Wenn ich mich jetzt nicht vertan habe.


----------



## lisali (26. Juni 2010)

Okay. Ich soll das rekursiv programmieren... wie stelle ich das an?


----------



## Kai008 (26. Juni 2010)

Du schreibst eine Methode, die sich immer selbst aufruft, und die Parameter so ändert, dass das nächste Feld getestet wird.


----------



## lisali (26. Juni 2010)

Muss ich da nicht total viele if-Bedinungen verwenden?


----------



## Kai008 (26. Juni 2010)

Nein.
Indem du Konstanten festlegst und die Methodenaufrufsketten in einer Schleife startest.


----------



## lisali (26. Juni 2010)

Könntest du mir bitte ein Beispiel dafür geben?


----------



## Akeshihiro (26. Juni 2010)

Eine Rekursion ist eigentlich nix interessantes, kannst du dir wie eine Schleife vorstellen.
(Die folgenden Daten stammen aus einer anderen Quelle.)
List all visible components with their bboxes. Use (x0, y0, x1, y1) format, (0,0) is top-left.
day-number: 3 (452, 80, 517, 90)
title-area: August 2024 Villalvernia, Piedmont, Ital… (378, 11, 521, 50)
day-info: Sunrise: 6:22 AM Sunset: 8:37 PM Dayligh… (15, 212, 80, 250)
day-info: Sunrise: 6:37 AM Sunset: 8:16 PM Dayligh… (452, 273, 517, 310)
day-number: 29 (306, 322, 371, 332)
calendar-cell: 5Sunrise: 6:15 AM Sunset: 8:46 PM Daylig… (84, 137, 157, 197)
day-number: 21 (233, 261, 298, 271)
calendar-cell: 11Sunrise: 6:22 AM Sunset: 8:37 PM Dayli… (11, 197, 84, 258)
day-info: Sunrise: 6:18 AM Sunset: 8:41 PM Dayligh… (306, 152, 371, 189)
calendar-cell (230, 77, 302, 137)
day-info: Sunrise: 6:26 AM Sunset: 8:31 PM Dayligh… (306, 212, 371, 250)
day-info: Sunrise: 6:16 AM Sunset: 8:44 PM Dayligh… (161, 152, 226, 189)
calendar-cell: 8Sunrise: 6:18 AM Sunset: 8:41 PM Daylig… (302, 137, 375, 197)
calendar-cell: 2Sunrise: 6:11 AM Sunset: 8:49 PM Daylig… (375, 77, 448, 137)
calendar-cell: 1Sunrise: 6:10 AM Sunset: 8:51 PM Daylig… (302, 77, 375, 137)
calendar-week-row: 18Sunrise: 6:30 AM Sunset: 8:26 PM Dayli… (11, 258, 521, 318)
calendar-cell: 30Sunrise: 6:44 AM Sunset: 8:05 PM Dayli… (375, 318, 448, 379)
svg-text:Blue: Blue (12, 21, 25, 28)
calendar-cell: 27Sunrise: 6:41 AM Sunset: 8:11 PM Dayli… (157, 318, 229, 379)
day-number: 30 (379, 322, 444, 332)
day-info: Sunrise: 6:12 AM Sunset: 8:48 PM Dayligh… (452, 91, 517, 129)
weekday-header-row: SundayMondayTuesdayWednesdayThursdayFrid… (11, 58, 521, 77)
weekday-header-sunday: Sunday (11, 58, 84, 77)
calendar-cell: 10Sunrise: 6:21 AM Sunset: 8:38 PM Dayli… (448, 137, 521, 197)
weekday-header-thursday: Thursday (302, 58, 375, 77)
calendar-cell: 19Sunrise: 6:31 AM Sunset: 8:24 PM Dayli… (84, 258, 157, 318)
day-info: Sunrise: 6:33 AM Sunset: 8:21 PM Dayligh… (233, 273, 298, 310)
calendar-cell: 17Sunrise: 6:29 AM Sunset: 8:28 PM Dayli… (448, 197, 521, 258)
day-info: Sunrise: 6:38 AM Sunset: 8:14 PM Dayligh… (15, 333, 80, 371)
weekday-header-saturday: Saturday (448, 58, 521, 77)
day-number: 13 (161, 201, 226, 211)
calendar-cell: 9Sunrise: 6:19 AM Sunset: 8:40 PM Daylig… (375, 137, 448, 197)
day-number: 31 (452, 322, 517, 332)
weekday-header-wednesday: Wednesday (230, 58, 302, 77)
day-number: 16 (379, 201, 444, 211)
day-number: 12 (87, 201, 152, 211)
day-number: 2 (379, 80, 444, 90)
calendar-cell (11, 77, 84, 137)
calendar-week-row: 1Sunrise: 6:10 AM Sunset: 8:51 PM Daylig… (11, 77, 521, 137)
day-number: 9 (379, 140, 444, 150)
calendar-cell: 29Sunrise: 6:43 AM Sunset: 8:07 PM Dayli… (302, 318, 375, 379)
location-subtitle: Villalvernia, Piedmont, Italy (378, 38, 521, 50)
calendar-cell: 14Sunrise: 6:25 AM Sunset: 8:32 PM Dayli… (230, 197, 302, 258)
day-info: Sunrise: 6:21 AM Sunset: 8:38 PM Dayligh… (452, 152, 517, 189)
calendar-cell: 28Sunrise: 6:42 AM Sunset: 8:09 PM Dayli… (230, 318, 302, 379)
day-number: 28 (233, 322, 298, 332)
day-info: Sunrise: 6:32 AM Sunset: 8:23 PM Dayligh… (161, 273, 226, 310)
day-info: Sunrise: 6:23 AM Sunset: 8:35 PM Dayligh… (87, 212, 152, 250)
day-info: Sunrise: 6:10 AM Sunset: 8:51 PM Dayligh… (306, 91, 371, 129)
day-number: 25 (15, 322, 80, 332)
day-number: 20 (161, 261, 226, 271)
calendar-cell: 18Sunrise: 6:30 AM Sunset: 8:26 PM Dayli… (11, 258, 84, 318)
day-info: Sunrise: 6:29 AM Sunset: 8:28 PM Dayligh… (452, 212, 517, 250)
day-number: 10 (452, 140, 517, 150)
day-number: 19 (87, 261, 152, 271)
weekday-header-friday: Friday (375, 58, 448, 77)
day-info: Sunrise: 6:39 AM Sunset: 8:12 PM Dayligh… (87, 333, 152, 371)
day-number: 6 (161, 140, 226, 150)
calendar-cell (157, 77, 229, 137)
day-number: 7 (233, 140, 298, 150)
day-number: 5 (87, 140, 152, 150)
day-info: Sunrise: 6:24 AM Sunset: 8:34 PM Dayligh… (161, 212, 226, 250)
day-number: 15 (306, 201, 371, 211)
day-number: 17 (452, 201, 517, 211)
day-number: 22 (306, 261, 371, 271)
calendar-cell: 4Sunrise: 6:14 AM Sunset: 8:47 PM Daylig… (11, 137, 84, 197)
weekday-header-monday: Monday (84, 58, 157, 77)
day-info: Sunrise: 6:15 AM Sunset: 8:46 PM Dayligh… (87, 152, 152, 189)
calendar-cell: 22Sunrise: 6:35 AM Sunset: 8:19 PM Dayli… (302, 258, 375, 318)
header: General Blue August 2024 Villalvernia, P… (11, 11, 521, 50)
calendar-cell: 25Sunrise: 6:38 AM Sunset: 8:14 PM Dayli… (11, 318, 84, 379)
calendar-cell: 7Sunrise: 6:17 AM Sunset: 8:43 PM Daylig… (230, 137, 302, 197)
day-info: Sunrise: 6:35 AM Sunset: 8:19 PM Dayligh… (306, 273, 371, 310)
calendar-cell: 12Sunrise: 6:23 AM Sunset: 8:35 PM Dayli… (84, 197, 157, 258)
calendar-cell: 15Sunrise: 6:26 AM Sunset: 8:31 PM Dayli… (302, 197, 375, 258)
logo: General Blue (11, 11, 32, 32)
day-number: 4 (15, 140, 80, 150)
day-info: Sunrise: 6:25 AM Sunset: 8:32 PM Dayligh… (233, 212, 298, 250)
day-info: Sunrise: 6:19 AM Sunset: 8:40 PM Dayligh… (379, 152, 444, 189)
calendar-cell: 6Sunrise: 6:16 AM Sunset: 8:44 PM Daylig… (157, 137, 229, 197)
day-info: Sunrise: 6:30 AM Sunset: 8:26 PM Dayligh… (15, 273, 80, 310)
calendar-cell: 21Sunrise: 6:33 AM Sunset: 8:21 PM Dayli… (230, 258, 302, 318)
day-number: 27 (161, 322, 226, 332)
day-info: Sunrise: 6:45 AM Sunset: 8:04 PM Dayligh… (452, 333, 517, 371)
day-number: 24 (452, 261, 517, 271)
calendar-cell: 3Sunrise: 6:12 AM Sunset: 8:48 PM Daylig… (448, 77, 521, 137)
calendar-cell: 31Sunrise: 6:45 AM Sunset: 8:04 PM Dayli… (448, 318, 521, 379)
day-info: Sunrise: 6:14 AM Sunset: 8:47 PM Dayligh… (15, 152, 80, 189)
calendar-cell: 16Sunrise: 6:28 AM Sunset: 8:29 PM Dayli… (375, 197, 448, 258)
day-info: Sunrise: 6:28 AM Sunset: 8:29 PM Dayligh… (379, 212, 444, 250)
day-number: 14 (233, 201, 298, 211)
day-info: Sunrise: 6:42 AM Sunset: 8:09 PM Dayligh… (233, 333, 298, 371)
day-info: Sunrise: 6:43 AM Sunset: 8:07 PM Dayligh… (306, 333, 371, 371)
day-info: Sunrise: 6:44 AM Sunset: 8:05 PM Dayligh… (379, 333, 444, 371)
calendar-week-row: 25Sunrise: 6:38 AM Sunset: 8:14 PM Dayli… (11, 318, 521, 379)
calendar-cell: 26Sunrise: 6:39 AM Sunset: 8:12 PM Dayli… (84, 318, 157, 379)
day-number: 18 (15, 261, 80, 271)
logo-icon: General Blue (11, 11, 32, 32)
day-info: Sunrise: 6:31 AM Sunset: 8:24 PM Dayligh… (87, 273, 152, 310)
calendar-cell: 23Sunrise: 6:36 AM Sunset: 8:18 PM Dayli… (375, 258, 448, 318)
Du brauchst halt Daten,  mit denen du arbeitest, eine Abbruchbedingung und eine Rückgabe. Die Inputdaten verarbeitest du halt und wenn die Abbruchbedingung erfüllt ist, dann wird eine entsprechende Rückgabe getätigt, andernfalls wird das Ergebnis eines weiteren Aufrufs der Funktion selbst zurückgegeben. Wenn die Funktion sich selbst aufruft, müssen die Inputdaten natürlich geändert werden, sonst hast du eine Abbruchbedingung, die nie erfüllt ist und somit den Effekt einer Endlosschleife.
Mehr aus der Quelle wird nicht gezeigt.